§ Dataset records
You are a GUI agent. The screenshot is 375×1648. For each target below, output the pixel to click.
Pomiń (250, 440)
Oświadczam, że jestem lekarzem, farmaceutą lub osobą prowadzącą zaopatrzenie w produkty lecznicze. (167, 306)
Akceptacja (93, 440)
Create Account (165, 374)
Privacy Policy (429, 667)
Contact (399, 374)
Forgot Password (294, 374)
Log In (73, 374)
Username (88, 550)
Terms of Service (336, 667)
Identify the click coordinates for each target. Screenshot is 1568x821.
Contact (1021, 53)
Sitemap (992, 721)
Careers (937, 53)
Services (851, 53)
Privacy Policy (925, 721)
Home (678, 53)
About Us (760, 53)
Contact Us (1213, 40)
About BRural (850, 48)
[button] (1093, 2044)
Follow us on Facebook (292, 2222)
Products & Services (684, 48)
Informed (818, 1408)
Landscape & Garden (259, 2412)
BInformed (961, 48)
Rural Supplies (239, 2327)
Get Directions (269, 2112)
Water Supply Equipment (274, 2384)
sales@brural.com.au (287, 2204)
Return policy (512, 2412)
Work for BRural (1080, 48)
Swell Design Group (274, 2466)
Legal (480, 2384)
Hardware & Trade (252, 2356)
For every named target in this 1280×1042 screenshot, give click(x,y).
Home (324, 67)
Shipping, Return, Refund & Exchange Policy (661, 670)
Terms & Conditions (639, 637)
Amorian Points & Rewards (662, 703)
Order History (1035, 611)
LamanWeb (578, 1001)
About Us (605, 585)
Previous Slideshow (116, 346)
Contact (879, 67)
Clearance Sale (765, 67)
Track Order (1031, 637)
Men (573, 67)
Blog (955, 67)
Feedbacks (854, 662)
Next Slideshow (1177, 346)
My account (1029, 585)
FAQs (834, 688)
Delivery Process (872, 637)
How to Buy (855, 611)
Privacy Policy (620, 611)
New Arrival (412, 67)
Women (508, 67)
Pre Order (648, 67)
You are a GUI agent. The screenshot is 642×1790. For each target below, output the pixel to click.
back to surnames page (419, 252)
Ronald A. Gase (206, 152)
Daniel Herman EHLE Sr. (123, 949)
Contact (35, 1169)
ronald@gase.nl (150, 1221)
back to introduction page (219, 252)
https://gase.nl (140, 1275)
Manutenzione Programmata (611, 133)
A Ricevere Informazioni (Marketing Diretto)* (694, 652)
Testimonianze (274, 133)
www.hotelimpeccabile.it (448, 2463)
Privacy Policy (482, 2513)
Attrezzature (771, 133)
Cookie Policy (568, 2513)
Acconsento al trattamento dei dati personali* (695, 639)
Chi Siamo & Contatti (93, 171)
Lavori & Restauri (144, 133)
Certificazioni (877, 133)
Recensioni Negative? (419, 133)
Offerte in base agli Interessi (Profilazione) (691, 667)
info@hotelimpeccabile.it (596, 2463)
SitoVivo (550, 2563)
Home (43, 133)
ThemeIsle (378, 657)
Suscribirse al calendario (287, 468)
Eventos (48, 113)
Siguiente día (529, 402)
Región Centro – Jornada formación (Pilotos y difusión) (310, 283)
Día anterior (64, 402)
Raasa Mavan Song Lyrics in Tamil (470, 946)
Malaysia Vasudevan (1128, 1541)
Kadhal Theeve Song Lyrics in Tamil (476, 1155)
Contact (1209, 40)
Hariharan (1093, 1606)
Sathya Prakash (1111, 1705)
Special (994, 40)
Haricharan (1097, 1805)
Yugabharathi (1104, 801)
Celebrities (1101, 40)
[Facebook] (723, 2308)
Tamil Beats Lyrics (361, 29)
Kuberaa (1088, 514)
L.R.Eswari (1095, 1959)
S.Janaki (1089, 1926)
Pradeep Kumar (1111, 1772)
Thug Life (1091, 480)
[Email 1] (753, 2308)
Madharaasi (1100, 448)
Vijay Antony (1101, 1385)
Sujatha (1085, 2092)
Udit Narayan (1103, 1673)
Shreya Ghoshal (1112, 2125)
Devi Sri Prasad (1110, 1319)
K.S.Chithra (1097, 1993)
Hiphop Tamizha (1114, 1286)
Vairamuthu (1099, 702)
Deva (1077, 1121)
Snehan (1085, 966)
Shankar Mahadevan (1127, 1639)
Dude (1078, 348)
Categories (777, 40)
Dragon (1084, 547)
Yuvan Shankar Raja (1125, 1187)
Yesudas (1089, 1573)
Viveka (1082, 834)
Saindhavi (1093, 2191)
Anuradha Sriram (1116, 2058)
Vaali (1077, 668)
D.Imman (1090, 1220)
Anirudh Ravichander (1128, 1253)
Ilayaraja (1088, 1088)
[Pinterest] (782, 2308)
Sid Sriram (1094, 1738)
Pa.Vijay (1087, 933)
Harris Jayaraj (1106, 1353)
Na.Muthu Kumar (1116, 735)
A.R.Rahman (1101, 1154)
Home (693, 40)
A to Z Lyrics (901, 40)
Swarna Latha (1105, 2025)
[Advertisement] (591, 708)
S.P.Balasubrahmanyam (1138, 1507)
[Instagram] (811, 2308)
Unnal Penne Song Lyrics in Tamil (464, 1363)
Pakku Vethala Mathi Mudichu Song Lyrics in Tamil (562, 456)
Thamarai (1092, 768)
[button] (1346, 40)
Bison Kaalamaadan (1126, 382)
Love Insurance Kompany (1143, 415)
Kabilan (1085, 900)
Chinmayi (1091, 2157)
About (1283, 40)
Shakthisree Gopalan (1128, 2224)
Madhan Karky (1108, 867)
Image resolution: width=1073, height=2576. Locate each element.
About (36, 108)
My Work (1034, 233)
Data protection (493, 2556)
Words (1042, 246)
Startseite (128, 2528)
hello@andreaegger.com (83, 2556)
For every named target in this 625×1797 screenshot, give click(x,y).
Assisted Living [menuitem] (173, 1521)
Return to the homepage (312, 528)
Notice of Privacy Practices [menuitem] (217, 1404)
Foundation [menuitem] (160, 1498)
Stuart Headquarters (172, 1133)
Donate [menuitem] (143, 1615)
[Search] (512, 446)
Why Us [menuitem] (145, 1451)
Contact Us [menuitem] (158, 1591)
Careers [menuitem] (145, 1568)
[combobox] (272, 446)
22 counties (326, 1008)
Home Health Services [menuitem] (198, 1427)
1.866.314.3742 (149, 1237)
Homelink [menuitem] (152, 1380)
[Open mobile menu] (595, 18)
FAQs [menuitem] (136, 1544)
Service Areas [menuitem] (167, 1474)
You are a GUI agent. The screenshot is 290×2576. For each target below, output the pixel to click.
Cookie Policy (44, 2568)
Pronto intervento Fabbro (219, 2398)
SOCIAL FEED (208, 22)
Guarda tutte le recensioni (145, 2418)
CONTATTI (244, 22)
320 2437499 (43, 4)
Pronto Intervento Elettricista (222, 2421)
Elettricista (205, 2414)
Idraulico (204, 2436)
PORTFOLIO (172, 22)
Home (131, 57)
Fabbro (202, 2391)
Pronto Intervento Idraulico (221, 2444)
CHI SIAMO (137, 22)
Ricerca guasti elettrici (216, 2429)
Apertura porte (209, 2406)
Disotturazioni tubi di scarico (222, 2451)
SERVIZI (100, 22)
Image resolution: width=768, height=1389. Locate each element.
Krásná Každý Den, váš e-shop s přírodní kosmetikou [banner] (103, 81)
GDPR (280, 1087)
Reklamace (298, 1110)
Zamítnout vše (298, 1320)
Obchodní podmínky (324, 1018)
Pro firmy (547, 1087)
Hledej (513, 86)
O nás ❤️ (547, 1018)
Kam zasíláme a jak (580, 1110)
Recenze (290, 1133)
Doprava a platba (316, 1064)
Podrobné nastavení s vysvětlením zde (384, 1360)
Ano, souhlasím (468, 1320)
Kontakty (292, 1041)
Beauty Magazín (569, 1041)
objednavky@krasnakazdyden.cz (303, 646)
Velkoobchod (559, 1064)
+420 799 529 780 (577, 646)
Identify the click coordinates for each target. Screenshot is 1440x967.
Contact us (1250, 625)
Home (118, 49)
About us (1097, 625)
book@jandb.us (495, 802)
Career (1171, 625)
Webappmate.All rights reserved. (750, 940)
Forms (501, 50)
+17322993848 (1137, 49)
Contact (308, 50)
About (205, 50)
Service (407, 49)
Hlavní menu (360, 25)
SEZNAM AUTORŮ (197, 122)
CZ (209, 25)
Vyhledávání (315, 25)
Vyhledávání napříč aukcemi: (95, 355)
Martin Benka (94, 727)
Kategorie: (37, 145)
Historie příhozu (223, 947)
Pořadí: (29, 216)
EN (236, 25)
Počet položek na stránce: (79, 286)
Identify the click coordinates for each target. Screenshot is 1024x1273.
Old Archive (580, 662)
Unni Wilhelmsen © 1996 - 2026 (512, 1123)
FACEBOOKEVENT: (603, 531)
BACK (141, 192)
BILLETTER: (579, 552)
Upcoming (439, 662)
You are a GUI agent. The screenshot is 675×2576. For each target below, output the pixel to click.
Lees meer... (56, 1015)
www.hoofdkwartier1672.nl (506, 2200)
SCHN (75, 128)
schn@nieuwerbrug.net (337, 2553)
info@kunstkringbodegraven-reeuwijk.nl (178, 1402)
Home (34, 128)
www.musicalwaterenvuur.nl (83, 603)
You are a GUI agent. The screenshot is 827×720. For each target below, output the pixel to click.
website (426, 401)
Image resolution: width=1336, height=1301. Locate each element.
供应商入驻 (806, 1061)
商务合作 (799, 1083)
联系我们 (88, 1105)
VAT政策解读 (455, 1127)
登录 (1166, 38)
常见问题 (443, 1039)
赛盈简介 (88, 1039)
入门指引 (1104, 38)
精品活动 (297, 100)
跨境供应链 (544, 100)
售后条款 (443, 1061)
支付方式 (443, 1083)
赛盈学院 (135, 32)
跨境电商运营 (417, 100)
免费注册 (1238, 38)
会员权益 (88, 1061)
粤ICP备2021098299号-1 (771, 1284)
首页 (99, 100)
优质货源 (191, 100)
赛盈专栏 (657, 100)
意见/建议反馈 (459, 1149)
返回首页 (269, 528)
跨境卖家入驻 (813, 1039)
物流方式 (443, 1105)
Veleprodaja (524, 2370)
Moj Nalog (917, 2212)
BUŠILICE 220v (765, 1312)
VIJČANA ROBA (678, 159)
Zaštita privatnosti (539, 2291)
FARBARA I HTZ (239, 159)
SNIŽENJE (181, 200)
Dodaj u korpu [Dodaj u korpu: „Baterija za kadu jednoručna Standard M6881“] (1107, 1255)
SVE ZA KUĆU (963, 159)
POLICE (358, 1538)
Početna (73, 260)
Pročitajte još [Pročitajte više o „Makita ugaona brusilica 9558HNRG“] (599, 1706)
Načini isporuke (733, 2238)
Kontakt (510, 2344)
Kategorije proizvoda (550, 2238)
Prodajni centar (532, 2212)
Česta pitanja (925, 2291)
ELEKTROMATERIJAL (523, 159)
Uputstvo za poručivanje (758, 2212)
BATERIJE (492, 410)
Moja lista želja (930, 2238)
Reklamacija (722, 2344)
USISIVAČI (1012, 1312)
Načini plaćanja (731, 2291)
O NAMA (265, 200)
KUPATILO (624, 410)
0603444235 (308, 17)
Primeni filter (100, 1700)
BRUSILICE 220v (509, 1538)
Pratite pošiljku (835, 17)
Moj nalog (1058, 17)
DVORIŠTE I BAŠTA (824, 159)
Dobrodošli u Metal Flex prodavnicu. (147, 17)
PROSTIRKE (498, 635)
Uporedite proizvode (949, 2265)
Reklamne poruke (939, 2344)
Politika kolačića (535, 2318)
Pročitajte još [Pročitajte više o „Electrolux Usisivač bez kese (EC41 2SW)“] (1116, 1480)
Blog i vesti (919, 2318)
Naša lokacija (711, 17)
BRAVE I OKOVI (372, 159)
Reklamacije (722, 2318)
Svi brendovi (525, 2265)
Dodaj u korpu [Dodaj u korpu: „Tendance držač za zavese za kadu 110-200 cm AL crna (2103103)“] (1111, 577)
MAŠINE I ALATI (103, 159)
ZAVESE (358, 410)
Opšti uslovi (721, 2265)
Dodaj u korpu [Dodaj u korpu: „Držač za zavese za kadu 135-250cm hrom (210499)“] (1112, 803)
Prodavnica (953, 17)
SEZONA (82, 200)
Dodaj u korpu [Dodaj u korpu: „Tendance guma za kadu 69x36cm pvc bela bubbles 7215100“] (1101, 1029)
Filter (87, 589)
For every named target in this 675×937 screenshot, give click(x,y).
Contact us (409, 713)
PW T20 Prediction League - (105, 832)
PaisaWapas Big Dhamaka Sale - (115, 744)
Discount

§ Task instructions
What lines in the material include the string "Image"? Pull each one out.

§ Output of the exercise
Image resolution: width=1073, height=2576. Locate each element.
Image resolution: width=768, height=1389. Locate each element.
Image resolution: width=1336, height=1301. Locate each element.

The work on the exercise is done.